The second approach ascertains death status by using multiple sources. This approach first identifies a cohort of people with SCD and then links these people to death certificates to examine mortality outcomes and patterns.20-24 This approach has been prominent in epidemiologic studies from the Sickle Cell Data Collection (SCDC) program, which conducts population-level surveillance for SCD by using validated case definitions applied to integrated and deduplicated data from various sources.25,26 Recent SCDC studies have taken the multisource approach to examine the use of acute care in the last year of life, 27 create baseline death rates in newly established surveillance programs, 28 compare SCD death rates with rates in the general population, 29 and examine the prevalence of COVID-19–related deaths among people with SCD. 30
While these studies have improved our understanding of SCD-related mortality, the effect of differences in the 2 approaches for capturing mortality data among people with SCD warrants investigation.
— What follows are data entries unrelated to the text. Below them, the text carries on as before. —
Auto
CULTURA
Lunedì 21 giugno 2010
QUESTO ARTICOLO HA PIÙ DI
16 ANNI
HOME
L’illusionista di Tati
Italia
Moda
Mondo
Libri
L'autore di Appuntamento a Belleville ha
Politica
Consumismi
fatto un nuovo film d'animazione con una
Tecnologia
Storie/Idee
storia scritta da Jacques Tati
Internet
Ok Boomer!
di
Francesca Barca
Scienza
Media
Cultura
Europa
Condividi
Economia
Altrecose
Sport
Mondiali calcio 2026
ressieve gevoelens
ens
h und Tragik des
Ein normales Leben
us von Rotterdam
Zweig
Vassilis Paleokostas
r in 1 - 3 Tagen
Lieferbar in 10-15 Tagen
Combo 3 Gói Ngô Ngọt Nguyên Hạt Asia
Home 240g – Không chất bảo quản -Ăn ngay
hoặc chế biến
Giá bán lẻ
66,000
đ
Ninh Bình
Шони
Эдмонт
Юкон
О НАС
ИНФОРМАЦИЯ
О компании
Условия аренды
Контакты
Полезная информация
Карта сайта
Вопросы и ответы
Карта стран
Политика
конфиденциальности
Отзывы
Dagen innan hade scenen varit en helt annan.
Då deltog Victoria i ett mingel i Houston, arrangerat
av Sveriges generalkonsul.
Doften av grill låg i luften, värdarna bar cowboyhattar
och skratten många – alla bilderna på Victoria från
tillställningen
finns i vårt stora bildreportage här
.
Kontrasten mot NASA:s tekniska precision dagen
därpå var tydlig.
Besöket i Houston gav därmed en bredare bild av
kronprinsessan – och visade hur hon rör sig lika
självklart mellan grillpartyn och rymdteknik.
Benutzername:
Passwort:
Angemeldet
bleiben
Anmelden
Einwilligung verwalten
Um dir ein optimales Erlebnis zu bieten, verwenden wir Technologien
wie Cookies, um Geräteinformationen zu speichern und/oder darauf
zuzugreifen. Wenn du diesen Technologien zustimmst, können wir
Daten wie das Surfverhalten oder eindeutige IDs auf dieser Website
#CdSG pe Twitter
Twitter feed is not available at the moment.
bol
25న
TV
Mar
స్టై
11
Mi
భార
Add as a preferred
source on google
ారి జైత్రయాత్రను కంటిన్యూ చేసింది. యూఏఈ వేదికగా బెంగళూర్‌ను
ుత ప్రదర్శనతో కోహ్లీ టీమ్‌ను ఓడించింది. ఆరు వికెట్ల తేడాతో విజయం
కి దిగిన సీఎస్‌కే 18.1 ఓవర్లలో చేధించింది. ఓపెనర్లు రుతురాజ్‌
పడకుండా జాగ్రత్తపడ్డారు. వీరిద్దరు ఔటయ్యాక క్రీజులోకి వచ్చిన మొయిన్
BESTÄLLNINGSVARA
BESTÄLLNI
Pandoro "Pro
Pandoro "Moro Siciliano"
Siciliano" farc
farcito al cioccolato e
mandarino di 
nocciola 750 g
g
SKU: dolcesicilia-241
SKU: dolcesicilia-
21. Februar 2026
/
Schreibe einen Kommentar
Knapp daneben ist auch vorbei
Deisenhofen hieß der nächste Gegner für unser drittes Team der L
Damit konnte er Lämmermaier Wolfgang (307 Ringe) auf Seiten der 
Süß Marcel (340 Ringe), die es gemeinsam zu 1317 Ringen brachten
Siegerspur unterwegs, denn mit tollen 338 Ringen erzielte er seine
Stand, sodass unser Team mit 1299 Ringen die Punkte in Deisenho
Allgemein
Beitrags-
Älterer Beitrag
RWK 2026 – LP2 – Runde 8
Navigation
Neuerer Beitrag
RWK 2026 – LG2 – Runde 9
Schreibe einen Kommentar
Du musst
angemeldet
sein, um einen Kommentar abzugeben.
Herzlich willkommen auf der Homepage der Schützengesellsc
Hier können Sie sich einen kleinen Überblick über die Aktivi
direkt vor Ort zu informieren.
For example, a recent study found that multiple-source approaches identified twice as many people with SCD than did single-source datasets. 8 Therefore, previous research using death certificates alone may have underestimated or undercounted the number of deaths among people with SCD. In addition, death certificates may likely capture data on people with the most severe forms of SCD, because placement of SCD-related ICD codes on the death certificate requires clinical recognition 13 and known SCD status at the time of death by those completing the death record. As a result, research using multiple sources of data versus a single source likely captures a broader population of people with SCD, and the distribution of the causes of death may differ between the approaches.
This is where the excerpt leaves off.